BEGIN DATASET EXTRACT

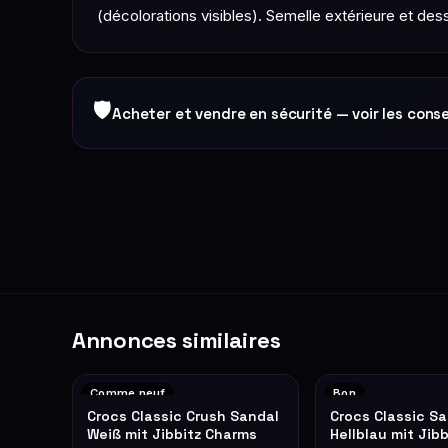
(décolorations visibles). Semelle extérieure et dess
🛡
Acheter et vendre en sécurité — voir les conse
Annonces similaires
Comme neuf
Bon
Crocs Classic Crush Sandal
Crocs Classic S
Weiß mit Jibbitz Charms
Hellblau mit Jib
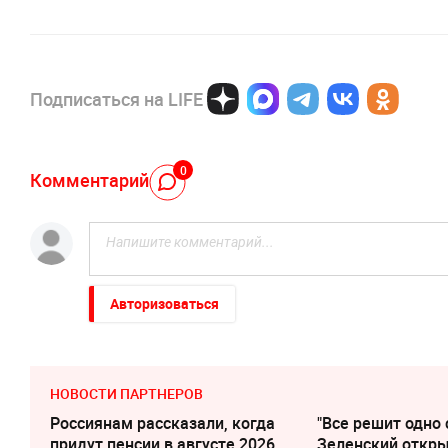
Подписаться на LIFE
0
Комментарий
Авторизоваться
НОВОСТИ ПАРТНЕРОВ
Россиянам рассказали, когда
"Все решит одно 
придут пенсии в августе 2026
Зеленский откр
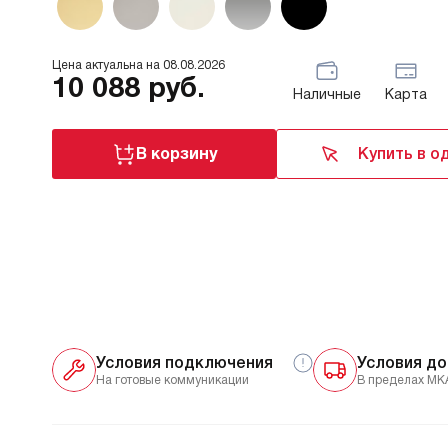
Цена актуальна на
08.08.2026
10 088
руб.
Наличные
Карта
В корзину
Купить в о
Условия подключения
Условия до
На готовые коммуникации
В пределах МК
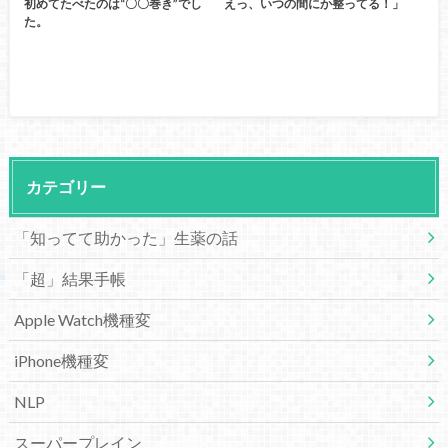
初めてたべたのは“〇〇巻き”でし
えっ、いつの間にか整ってる！」
た。
カテゴリー
「知ってて助かった」生薬の話
「超」結果手帳
Apple Watch機種変
iPhone機種変
NLP
スーパープレイン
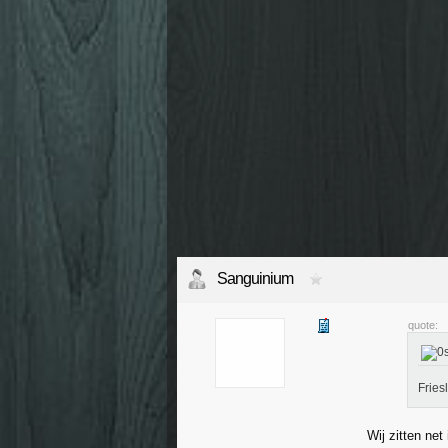
Sanguinium
quote:
Fries
Wij zitten net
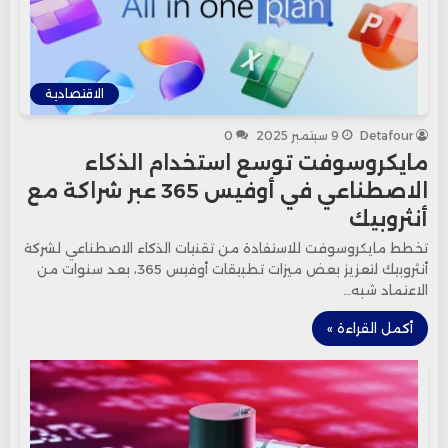
الاقتصادية
Detafour
9 سبتمبر 2025
0
مايكروسوفت توسع استخدام الذكاء
الاصطناعي في أوفيس 365 عبر شراكة مع
أنثروبيك
تخطط مايكروسوفت للاستفادة من تقنيات الذكاء الاصطناعي لشركة
أنثروبيك لتعزيز بعض ميزات تطبيقات أوفيس 365، بعد سنوات من
الاعتماد شبه…
أكمل القراءة »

END DATASET EXTRACT

== HOW TO COMPLETE THIS TASK ==
Whenever a line of the material above contains the string "الذكاء", copy that line out.

== EXERCISE ANSWER ==
مايكروسوفت توسع استخدام الذكاء
تخطط مايكروسوفت للاستفادة من تقنيات الذكاء الاصطناعي لشركة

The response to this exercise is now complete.